Segment Start: Data for this task
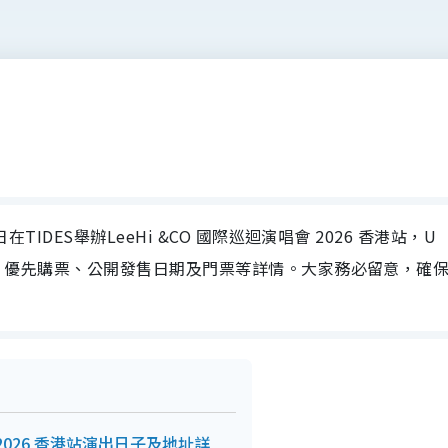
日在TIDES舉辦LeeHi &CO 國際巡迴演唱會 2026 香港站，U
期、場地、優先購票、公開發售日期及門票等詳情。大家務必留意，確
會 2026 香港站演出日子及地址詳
Segment End: Data for this task
Segment Start: Data for this task
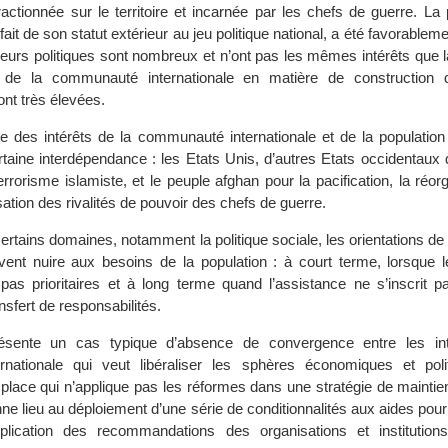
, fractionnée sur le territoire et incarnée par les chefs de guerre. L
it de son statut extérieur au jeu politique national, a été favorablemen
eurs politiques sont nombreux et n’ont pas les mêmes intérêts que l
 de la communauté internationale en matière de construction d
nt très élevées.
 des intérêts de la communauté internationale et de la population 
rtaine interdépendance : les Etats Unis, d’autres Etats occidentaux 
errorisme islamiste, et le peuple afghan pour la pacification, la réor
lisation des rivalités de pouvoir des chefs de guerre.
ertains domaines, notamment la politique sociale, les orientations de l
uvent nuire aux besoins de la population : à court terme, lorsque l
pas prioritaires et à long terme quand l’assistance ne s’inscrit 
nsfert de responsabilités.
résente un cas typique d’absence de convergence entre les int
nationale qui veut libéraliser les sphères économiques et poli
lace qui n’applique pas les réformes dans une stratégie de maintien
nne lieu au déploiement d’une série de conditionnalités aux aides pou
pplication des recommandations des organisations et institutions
Segment End: Data for this task
__Your assignment__. Your answer is a single number: how many lines in the listing above hold "internationale"?

__Solution below__. 2